3gb of data flow in via ws "message", at the end of run

{ rss: 3455897600, heapTotal: 64700416, heapUsed: 24171528, external: 3099758720, arrayBuffers: 3091087715 }

you have 3gb allocated in Buffer

theogbob commented 1 month ago

Why is it doing that lol

uNetworkingAB commented 1 month ago

If you look from the perspective of uWS:

So, it looks like something is keeping your data alive in some buffer. Because my separate test pretty much replicates your use, yet have 0 issues with memory, it looks like something in your app.
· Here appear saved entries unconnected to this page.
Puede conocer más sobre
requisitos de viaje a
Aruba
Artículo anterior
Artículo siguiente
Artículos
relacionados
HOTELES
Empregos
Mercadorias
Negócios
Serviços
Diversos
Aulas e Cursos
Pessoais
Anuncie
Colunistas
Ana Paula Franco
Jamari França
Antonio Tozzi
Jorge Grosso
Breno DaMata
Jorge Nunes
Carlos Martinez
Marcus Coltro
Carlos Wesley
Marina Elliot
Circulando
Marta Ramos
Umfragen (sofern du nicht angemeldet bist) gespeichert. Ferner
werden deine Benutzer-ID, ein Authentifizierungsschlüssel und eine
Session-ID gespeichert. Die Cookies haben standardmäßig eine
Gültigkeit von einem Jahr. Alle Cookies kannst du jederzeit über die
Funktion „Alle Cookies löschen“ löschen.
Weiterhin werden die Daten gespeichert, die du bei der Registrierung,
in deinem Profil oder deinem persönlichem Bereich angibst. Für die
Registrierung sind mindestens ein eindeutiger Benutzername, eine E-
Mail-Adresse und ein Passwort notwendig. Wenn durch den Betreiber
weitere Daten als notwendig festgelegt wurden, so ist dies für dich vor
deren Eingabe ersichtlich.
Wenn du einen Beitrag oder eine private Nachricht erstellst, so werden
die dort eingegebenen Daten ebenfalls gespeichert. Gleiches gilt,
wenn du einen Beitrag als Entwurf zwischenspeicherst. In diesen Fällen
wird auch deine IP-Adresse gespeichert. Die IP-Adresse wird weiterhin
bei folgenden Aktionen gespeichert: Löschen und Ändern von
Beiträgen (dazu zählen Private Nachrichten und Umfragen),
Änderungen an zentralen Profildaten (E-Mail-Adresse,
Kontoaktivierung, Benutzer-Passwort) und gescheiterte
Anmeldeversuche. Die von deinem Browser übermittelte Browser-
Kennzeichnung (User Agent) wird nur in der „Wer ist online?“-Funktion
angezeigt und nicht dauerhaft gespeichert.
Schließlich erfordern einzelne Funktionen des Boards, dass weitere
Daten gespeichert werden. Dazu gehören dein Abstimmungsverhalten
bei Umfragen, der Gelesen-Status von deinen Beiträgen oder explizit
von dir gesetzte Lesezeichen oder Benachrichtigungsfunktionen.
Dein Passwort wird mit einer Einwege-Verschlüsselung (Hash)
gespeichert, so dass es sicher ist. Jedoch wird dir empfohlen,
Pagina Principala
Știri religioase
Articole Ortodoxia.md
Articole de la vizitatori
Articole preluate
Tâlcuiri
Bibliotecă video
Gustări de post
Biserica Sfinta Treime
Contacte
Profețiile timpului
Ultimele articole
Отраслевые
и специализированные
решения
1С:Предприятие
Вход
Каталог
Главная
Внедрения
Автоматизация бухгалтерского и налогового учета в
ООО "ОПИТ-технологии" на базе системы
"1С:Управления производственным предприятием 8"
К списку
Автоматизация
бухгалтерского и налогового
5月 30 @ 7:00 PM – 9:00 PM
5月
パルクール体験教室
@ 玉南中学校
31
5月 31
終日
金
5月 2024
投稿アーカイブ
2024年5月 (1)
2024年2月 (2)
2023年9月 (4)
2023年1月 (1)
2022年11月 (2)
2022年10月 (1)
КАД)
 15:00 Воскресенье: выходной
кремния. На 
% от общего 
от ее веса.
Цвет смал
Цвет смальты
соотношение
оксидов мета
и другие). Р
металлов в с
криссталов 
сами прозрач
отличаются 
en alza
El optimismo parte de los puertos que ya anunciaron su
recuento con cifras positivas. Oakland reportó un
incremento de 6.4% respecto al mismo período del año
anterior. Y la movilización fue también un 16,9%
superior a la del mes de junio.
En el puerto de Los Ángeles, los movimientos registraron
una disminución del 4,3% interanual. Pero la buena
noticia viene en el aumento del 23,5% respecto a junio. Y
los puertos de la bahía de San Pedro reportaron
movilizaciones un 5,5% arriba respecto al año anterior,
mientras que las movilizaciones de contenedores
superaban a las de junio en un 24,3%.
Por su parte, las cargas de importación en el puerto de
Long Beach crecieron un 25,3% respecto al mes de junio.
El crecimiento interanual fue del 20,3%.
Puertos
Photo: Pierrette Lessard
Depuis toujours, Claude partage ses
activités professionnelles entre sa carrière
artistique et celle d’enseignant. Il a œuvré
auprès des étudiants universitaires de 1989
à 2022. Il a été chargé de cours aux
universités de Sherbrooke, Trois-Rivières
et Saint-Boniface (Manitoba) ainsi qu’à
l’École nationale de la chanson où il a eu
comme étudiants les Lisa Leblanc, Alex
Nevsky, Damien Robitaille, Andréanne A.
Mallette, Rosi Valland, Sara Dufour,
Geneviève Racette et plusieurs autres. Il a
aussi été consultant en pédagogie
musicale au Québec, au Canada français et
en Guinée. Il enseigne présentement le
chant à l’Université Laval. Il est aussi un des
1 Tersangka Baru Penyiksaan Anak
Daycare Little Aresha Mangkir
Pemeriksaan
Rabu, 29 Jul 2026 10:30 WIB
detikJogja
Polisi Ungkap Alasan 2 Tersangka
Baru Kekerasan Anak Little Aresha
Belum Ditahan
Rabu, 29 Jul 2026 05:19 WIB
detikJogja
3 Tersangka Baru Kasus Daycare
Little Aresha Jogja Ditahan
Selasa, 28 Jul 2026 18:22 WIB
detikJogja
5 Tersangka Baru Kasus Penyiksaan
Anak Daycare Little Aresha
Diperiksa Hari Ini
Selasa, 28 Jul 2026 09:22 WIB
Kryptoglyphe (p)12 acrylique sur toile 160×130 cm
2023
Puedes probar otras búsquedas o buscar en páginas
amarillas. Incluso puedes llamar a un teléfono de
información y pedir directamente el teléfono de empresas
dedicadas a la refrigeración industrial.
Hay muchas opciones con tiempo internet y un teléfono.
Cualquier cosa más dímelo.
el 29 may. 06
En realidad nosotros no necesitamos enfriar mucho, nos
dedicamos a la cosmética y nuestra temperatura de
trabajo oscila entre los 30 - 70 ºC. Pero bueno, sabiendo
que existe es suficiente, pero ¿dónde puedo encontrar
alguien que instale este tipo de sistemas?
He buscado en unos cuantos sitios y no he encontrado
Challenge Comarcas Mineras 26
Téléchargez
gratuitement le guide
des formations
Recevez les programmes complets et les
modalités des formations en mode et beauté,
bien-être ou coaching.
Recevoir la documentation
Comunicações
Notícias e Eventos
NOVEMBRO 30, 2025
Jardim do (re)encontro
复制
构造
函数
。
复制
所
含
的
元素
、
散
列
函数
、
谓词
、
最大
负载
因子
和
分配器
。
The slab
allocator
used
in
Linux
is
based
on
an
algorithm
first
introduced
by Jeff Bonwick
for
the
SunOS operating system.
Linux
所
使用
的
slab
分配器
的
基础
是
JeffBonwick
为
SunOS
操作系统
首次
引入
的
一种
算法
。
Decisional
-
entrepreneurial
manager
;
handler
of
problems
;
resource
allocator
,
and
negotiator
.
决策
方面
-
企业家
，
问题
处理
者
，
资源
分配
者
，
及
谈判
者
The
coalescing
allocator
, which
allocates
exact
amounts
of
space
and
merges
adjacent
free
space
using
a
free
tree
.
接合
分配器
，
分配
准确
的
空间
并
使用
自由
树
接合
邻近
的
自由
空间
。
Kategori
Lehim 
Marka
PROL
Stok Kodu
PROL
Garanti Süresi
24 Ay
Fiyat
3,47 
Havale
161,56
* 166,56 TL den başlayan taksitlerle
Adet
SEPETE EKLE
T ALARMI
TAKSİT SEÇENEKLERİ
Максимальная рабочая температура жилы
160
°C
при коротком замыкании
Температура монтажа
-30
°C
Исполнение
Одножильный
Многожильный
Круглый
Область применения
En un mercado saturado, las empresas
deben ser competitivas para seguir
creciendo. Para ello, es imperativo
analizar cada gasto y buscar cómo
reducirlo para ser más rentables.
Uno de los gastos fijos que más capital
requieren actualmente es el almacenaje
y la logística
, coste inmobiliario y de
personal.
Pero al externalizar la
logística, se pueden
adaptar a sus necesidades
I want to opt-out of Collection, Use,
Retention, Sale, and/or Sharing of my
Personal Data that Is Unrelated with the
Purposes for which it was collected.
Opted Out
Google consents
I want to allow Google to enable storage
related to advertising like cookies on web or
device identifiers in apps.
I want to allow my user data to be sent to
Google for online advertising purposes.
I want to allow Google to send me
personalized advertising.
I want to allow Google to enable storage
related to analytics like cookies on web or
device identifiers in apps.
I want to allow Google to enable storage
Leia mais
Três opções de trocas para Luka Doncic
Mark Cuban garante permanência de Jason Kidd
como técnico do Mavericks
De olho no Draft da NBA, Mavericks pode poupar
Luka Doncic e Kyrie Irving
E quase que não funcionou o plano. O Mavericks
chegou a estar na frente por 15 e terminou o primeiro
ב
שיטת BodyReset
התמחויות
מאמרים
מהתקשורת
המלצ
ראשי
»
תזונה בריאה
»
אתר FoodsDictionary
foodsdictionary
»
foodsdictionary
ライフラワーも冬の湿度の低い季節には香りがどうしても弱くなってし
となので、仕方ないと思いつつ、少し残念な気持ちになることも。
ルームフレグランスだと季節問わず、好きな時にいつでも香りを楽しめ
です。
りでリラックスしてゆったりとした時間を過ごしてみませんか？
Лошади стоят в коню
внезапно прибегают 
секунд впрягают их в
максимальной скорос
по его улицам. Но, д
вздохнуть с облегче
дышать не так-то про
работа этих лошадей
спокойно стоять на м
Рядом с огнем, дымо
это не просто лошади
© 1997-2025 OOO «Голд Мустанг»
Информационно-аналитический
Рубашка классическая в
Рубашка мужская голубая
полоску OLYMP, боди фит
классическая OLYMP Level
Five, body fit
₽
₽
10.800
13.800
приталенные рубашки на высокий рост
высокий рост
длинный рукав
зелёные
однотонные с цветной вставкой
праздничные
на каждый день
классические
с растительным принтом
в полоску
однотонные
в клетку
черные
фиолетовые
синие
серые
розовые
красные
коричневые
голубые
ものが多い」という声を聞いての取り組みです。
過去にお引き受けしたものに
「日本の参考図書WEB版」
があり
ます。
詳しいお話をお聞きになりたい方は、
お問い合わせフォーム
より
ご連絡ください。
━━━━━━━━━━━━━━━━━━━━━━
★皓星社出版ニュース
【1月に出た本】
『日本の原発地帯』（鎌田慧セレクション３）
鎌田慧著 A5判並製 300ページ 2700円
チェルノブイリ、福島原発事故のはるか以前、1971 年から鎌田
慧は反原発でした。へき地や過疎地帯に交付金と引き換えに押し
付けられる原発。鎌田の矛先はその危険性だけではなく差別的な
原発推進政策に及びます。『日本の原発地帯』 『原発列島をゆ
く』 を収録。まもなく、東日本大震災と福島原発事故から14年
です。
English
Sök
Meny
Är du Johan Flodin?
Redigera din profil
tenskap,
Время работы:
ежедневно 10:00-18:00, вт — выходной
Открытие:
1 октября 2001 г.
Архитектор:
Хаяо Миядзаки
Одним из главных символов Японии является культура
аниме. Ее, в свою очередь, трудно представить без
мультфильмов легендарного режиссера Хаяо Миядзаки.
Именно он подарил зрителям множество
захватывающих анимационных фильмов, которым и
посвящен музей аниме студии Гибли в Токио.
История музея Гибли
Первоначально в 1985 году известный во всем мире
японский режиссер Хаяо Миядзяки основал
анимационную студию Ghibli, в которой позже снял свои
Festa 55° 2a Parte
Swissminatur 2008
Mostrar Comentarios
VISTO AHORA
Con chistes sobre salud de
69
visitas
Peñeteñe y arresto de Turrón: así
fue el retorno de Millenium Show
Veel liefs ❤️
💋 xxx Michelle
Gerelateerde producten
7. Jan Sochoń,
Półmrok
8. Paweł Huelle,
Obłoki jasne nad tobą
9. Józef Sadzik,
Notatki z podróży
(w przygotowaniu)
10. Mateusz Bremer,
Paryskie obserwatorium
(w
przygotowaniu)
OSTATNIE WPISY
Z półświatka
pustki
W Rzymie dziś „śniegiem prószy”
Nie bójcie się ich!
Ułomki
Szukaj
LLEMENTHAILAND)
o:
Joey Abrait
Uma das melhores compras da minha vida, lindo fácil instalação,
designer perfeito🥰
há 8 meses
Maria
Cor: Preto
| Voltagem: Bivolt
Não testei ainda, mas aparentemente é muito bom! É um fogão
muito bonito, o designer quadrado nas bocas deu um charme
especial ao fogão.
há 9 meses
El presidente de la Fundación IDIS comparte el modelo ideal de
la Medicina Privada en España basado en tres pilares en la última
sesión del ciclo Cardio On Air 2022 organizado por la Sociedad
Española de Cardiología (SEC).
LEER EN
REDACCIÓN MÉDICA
I'm echoing 30kb of data over 1 websocket, sending it back to the client, so I stress both receiving data and sending data. I see no memory increase in my separate test. Pretty sure some of your Buffer.concat does something odd, I don't understand what your app does fully

theogbob commented 1 month ago

The app is based of this protocol. 1) is the 3gb data recived from the stress testing script/setup correct? 2) Im confused on that last point you made about the seperate stress test

Explain more about your seperate test and what you changed or are doing to test it

uNetworkingAB commented 1 month ago

This is the test: it's just echoing 30kb, I also made it use Buffer.from to see if that was an issue.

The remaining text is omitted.